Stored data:
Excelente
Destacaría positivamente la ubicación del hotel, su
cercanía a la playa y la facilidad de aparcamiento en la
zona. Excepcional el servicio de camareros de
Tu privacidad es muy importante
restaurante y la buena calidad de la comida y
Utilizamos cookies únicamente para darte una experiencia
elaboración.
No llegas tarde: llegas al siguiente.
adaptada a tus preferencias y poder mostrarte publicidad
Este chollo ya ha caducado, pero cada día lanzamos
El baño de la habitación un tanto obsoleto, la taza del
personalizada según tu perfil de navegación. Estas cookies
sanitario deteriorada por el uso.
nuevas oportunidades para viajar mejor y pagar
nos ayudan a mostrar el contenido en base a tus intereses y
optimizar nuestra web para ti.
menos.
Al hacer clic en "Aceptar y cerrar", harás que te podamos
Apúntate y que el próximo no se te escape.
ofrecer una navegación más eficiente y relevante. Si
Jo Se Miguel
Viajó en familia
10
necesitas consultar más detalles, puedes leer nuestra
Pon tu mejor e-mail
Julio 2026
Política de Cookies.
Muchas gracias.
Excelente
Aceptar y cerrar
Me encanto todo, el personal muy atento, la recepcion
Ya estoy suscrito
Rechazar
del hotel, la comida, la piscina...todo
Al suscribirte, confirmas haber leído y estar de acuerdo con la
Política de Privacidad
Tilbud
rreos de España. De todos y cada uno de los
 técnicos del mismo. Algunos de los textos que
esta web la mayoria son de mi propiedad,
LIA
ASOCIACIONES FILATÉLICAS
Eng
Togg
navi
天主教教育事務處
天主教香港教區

** Problem description **
The task calls for all the records above to be repeated exactly.

** Result for this exercise **
Excelente
Destacaría positivamente la ubicación del hotel, su
cercanía a la playa y la facilidad de aparcamiento en la
zona. Excepcional el servicio de camareros de
Tu privacidad es muy importante
restaurante y la buena calidad de la comida y
Utilizamos cookies únicamente para darte una experiencia
elaboración.
No llegas tarde: llegas al siguiente.
adaptada a tus preferencias y poder mostrarte publicidad
Este chollo ya ha caducado, pero cada día lanzamos
El baño de la habitación un tanto obsoleto, la taza del
personalizada según tu perfil de navegación. Estas cookies
sanitario deteriorada por el uso.
nuevas oportunidades para viajar mejor y pagar
nos ayudan a mostrar el contenido en base a tus intereses y
optimizar nuestra web para ti.
menos.
Al hacer clic en "Aceptar y cerrar", harás que te podamos
Apúntate y que el próximo no se te escape.
ofrecer una navegación más eficiente y relevante. Si
Jo Se Miguel
Viajó en familia
10
necesitas consultar más detalles, puedes leer nuestra
Pon tu mejor e-mail
Julio 2026
Política de Cookies.
Muchas gracias.
Excelente
Aceptar y cerrar
Me encanto todo, el personal muy atento, la recepcion
Ya estoy suscrito
Rechazar
del hotel, la comida, la piscina...todo
Al suscribirte, confirmas haber leído y estar de acuerdo con la
Política de Privacidad
Tilbud
rreos de España. De todos y cada uno de los
 técnicos del mismo. Algunos de los textos que
esta web la mayoria son de mi propiedad,
LIA
ASOCIACIONES FILATÉLICAS
Eng
Togg
navi
天主教教育事務處
天主教香港教區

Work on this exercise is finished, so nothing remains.